“It is the glory of God to conceal things, but the glory of kings is to search things out.” — Proverbs 25:2

There are many proverbs in Scripture that have shaped my life with wisdom, compassion, and truth. Proverbs 25:2 is not one of them.

In fact, if I were asked to name a proverb I believe is fundamentally wrong, it would be this one.

At first glance, the verse sounds harmless enough. It paints a picture of God hiding mysteries while powerful people seek to uncover them. For centuries, readers have interpreted it as a statement about divine transcendence—that some things belong to God alone and that human beings honor God by pursuing understanding. But the more I reflect on it, the more I find myself uncomfortable with the very premise.

Why would a loving God take glory in concealment?

The God I encounter in Scripture is not primarily a God who hides. The God I see in Jesus is a God who reveals. Again and again, Jesus pulls back the curtain. He explains parables to confused disciples. He heals those whom society overlooks. He reveals the character of God not through secrecy but through radical openness. When Philip asks to see the Father, Jesus responds, “Whoever has seen me has seen the Father.” That is revelation, not concealment.

The biblical story is filled with moments when God moves toward humanity rather than away from it. God speaks through prophets. God dwells among people. God becomes flesh. God tears the temple curtain in two. The trajectory of Scripture is not from revelation to secrecy but from mystery toward disclosure.

More troubling is the implication that only kings possess the glory of seeking truth. History teaches us the opposite. The search for truth is not the privilege of rulers; it is the birthright of every human being.

Scientists who look into the cosmos, children who ask endless questions, theologians wrestling with faith, survivors seeking healing, and ordinary people trying to understand themselves all participate in the sacred work of discovery. Curiosity is not royal. It is human.

I would go even further. I believe it is the glory of everyone to seek things out.

Every meaningful advancement in human history has come because someone refused to accept concealment as the final word. We have cured diseases because people asked questions. We have challenged injustice because people uncovered hidden truths. We have grown spiritually because people dared to search beyond easy answers.

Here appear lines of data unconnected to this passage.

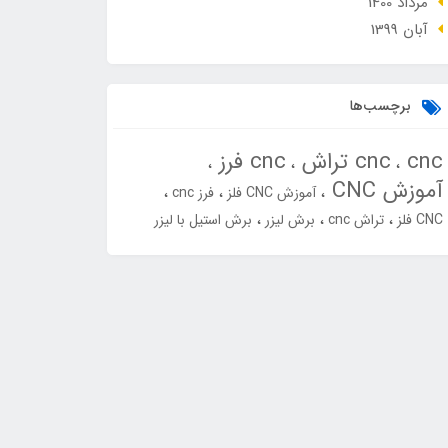
مرداد 1400
آبان 1399
برچسب‌ها
cnc
cnc تراش
cnc فرز
آموزش CNC
آموزش CNC فلز
فرز cnc
CNC فلز
تراش cnc
برش لیزر
برش استیل با لیزر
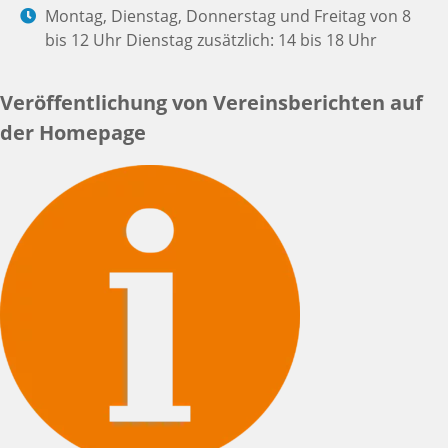
Montag, Dienstag, Donnerstag und Freitag von 8
bis 12 Uhr Dienstag zusätzlich: 14 bis 18 Uhr
Veröffentlichung von Vereinsberichten auf
der Homepage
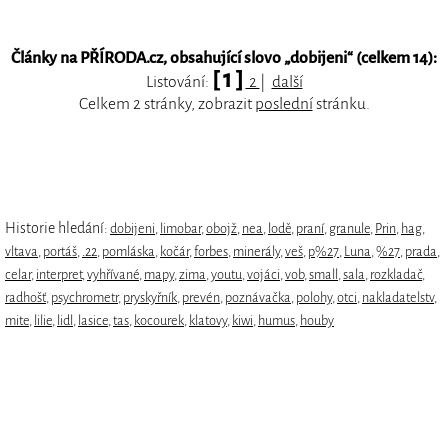
Články na PŘÍRODA.cz, obsahující slovo „
dobijeni
“ (celkem 14):
[ 1 ]
Listování:
2
|
další
Celkem 2 stránky, zobrazit
poslední
stránku.
Historie hledání:
dobijeni
,
limobar
,
obojž
,
nea
,
lodě
,
praní
,
granule
,
Prin
,
hag
,
vltava
,
portáš
,
.22
,
pomláska
,
kočár
,
forbes
,
minerály
,
veš
,
p%27
,
Luna
,
%27
,
prada
,
celar
,
interpret
,
vyhřívané
,
mapy
,
zima
,
youtu
,
vojáci
,
vob
,
small
,
sala
,
rozkladač
,
radhošť
,
psychrometr
,
pryskyřník
,
prevén
,
poznávačka
,
polohy
,
otci
,
nakladatelstv
,
mite
,
lilie
,
lidl
,
lasice
,
tas
,
kocourek
,
klatovy
,
kiwi
,
humus
,
houby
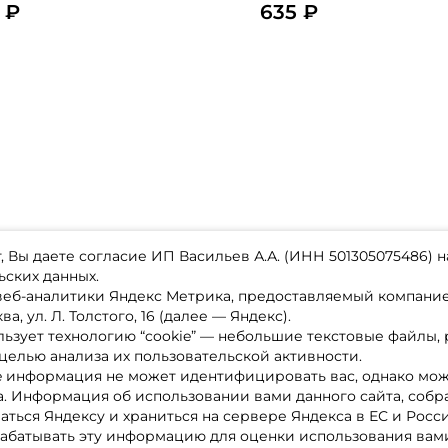
 ₽
635 ₽
 Вы даете согласие ИП Васильев А.А. (ИНН 501305075486) н
ьских данных.
 веб-аналитики Яндекс Метрика, предоставляемый компан
а, ул. Л. Толстого, 16 (далее — Яндекс).
ьзует технологию “cookie” — небольшие текстовые файлы,
магазине
Каталог товаров
целью анализа их пользовательской активности.
ставка
Акции
лата
Новинки
e информация не может идентифицировать вас, однако мож
x-bonus
Бренды
а. Информация об использовании вами данного сайта, собр
ру
Партнерская программа
нтакты
аться Яндексу и храниться на сервере Яндекса в ЕС и Росс
литика обработки ПД
абатывать эту информацию для оценки использования вами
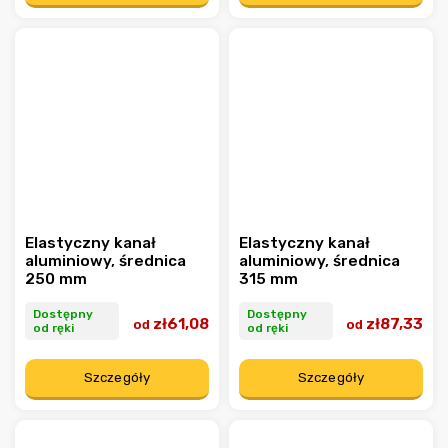
Elastyczny kanał
Elastyczny kanał
aluminiowy, średnica
aluminiowy, średnica
250 mm
315 mm
Dostępny
Dostępny
zł61,08
zł87,33
od
od
od ręki
od ręki
Szczegóły
Szczegóły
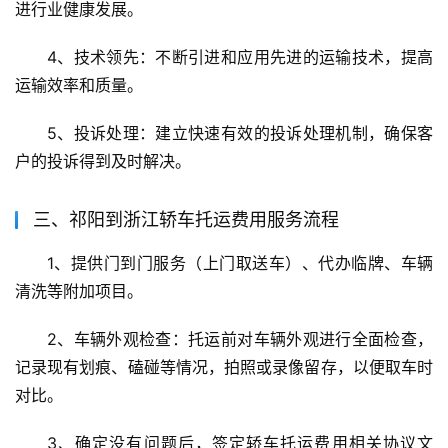
进行业健康发展。
4、技术领先：不断引进和应用先进的运输技术，提高
运输效率和质量。
5、投诉处理：建立快速有效的投诉处理机制，确保客
户的投诉得到及时解决。
三、祁阳到浙江轿车托运费用服务流程
1、提供门到门服务（上门取送车）、代办临牌、车辆
清洗等附加项目。
2、车辆外观检查：托运前对车辆外观进行全面检查，
记录现有划痕、磕碰等情况，拍照或录像留存，以便取车时
对比。
3、确定没有问题后，签定轿车托运费用相关协议文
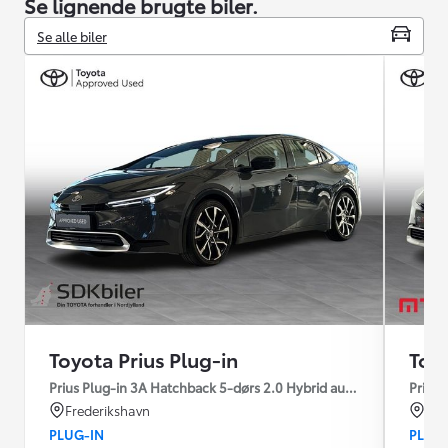
Se lignende brugte biler.
Se alle biler
Toyota Prius Plug-in
Toyo
Prius Plug-in 3A Hatchback 5-dørs 2.0 Hybrid aut. gear Elegant 
Prius 
Frederikshavn
Nyk
PLUG-IN
PLUG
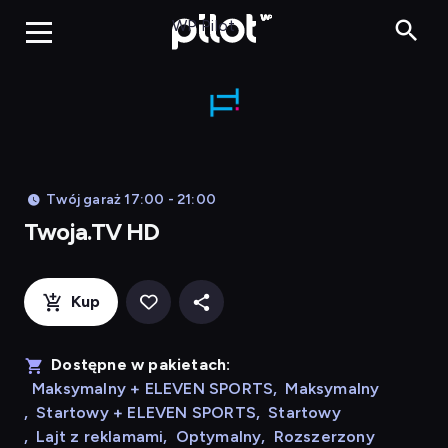
Twoja.TV HD,
WP Pilot
Twój garaż 17:00 - 21:00
Twoja.TV HD
Kup
Dostępne w pakietach:
Maksymalny + ELEVEN SPORTS
,
Maksymalny
,
Startowy + ELEVEN SPORTS
,
Startowy
,
Lajt z reklamami
,
Optymalny
,
Rozszerzony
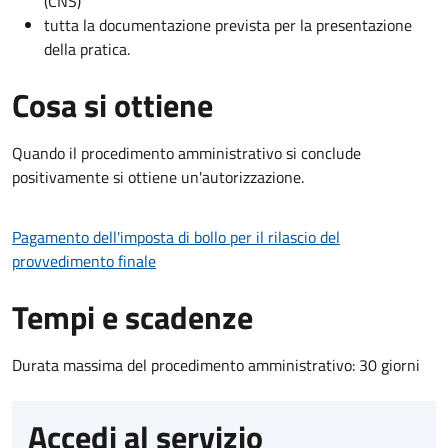
(CNS)
tutta la documentazione prevista per la presentazione
della pratica.
Cosa si ottiene
Quando il procedimento amministrativo si conclude
positivamente si ottiene un'autorizzazione.
Pagamento dell'imposta di bollo per il rilascio del
provvedimento finale
Tempi e scadenze
Durata massima del procedimento amministrativo: 30 giorni
Accedi al servizio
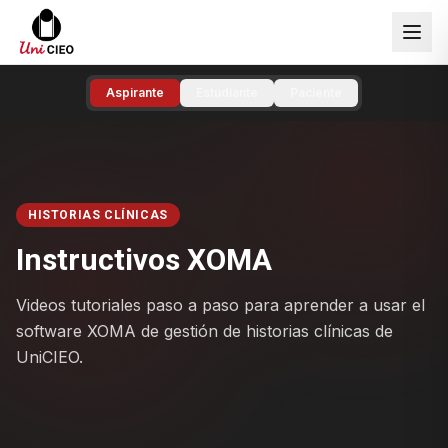
Aspirante
Estudiante
Paciente
HISTORIAS CLÍNICAS
Instructivos XOMA
Videos tutoriales paso a paso para aprender a usar el
software XOMA de gestión de historias clínicas de
UniCIEO.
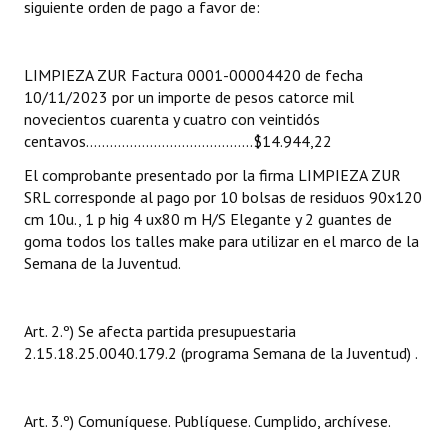
siguiente orden de pago a favor de:
INSTITUCIONAL
Antiguos Pobladores
LIMPIEZA ZUR Factura 0001-00004420 de fecha
10/11/2023 por un importe de pesos catorce mil
Noticias Destacadas
novecientos cuarenta y cuatro con veintidós
centavos…………………………………...$14.944,22
Registros y Distinciones
El comprobante presentado por la firma LIMPIEZA ZUR
Datos Históricos
SRL corresponde al pago por 10 bolsas de residuos 90x120
cm 10u., 1 p hig 4 ux80 m H/S Elegante y 2 guantes de
Premio al Mérito - Registro
goma todos los talles make para utilizar en el marco de la
Semana de la Juventud.
Audiencias Públicas - Registro
Mujeres que Dejaron Huellas - Registro
Art. 2.º) Se afecta partida presupuestaria
Periodistas Decanos - Registro
2.15.18.25.0040.179.2 (programa Semana de la Juventud) .
Ciudadano Ilustre - Registro
Art. 3.º) Comuníquese. Publíquese. Cumplido, archívese.
Banca del Vecino - Registro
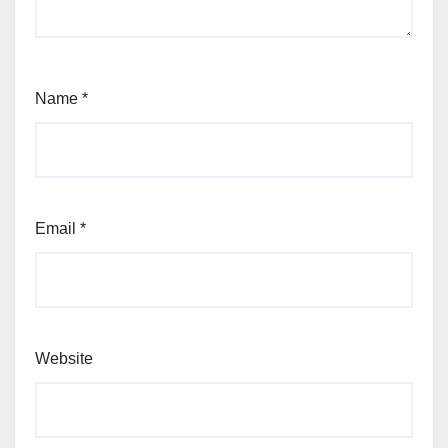
Name
*
Email
*
Website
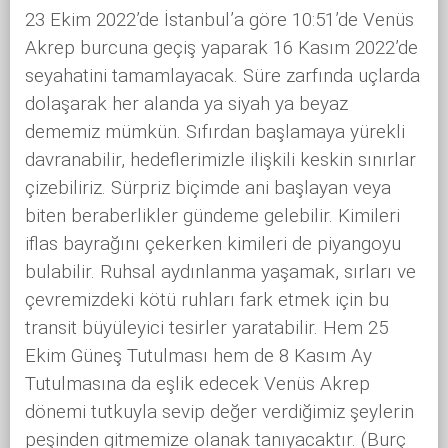
23 Ekim 2022’de İstanbul’a göre 10:51’de Venüs
Akrep burcuna geçiş yaparak 16 Kasım 2022’de
seyahatini tamamlayacak. Süre zarfında uçlarda
dolaşarak her alanda ya siyah ya beyaz
dememiz mümkün. Sıfırdan başlamaya yürekli
davranabilir, hedeflerimizle ilişkili keskin sınırlar
çizebiliriz. Sürpriz biçimde ani başlayan veya
biten beraberlikler gündeme gelebilir. Kimileri
iflas bayrağını çekerken kimileri de piyangoyu
bulabilir. Ruhsal aydınlanma yaşamak, sırları ve
çevremizdeki kötü ruhları fark etmek için bu
transit büyüleyici tesirler yaratabilir. Hem 25
Ekim Güneş Tutulması hem de 8 Kasım Ay
Tutulmasına da eşlik edecek Venüs Akrep
dönemi tutkuyla sevip değer verdiğimiz şeylerin
peşinden gitmemize olanak tanıyacaktır. (Burç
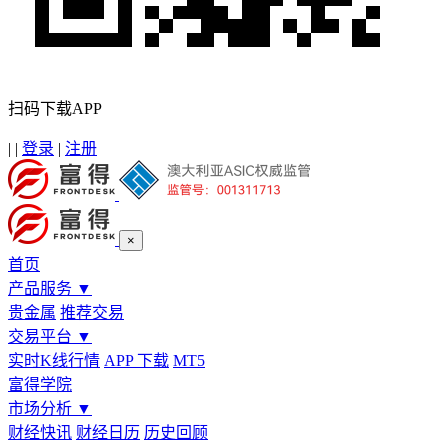
扫码下载APP
|
|
登录
|
注册
×
首页
产品服务
▼
贵金属
推荐交易
交易平台
▼
实时K线行情
APP 下载
MT5
富得学院
市场分析
▼
财经快讯
财经日历
历史回顾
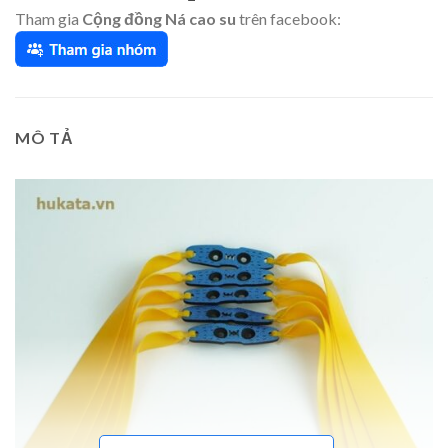
Tham gia
Cộng đồng Ná cao su
trên facebook:
MÔ TẢ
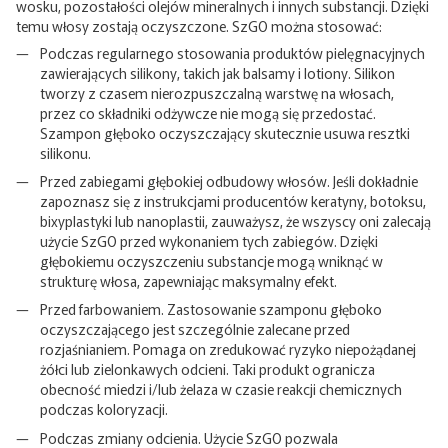
wosku, pozostałości olejów mineralnych i innych substancji. Dzięki
temu włosy zostają oczyszczone. SzGO można stosować:
Podczas regularnego stosowania produktów pielęgnacyjnych
zawierających silikony, takich jak balsamy i lotiony. Silikon
tworzy z czasem nierozpuszczalną warstwę na włosach,
przez co składniki odżywcze nie mogą się przedostać.
Szampon głęboko oczyszczający skutecznie usuwa resztki
silikonu.
Przed zabiegami głębokiej odbudowy włosów. Jeśli dokładnie
zapoznasz się z instrukcjami producentów keratyny, botoksu,
bixyplastyki lub nanoplastii, zauważysz, że wszyscy oni zalecają
użycie SzGO przed wykonaniem tych zabiegów. Dzięki
głębokiemu oczyszczeniu substancje mogą wniknąć w
strukturę włosa, zapewniając maksymalny efekt.
Przed farbowaniem. Zastosowanie szamponu głęboko
oczyszczającego jest szczególnie zalecane przed
rozjaśnianiem. Pomaga on zredukować ryzyko niepożądanej
żółci lub zielonkawych odcieni. Taki produkt ogranicza
obecność miedzi i/lub żelaza w czasie reakcji chemicznych
podczas koloryzacji.
Podczas zmiany odcienia. Użycie SzGO pozwala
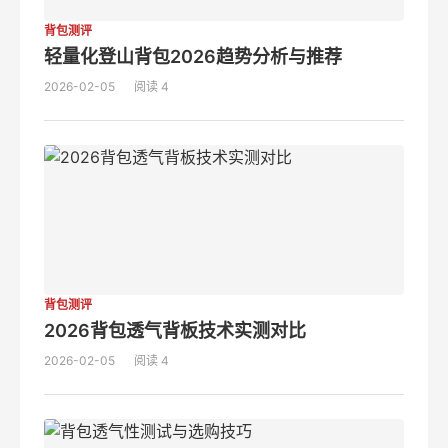
背包测评
轻量化登山背包2026趋势分析与推荐
2026-02-05
阅读 4
背包测评
2026背包透气背板技术实测对比
2026-02-05
阅读 4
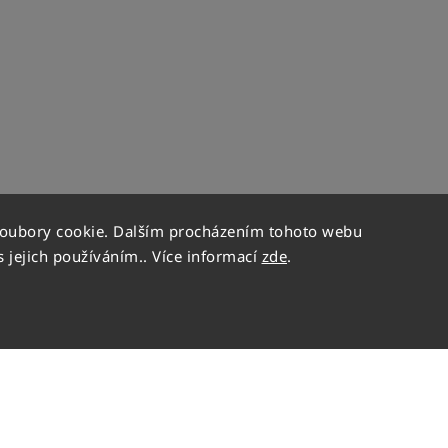
soubory cookie. Dalším procházením tohoto webu
s jejich používáním.. Více informací
zde
.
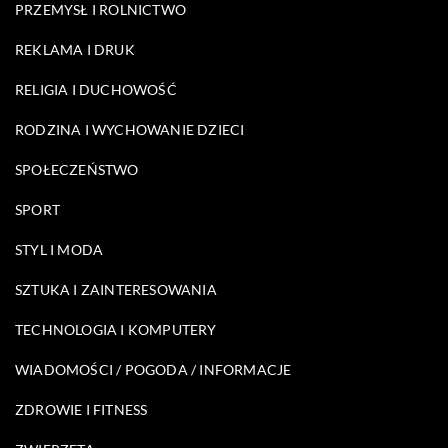
PRZEMYSŁ I ROLNICTWO
REKLAMA I DRUK
RELIGIA I DUCHOWOŚĆ
RODZINA I WYCHOWANIE DZIECI
SPOŁECZEŃSTWO
SPORT
STYL I MODA
SZTUKA I ZAINTERESOWANIA
TECHNOLOGIA I KOMPUTERY
WIADOMOŚCI / POGODA / INFORMACJE
ZDROWIE I FITNESS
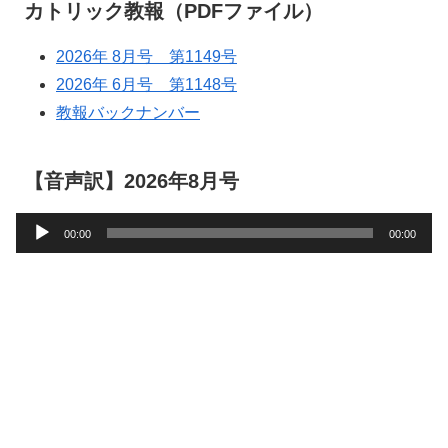
カトリック教報（PDFファイル）
2026年 8月号 第1149号
2026年 6月号 第1148号
教報バックナンバー
【音声訳】2026年8月号
音
00:00
00:00
声
プ
レ
ー
ヤ
ー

As a pastor, I have seen that faith itself often begins with questions. Doubt, curiosity, and exploration are not enemies of belief; they are often its doorway. The God I trust does not punish honest seeking. The God I trust welcomes it.

Perhaps the greatest flaw in Proverbs 25:2 is that it risks portraying mystery as an end in itself. But mystery is most beautiful when it invites discovery, not when it celebrates hiding.

If there is glory in this verse, I believe it belongs not to concealment but to the relentless human desire to learn, understand, and grow. That glory belongs to all of us.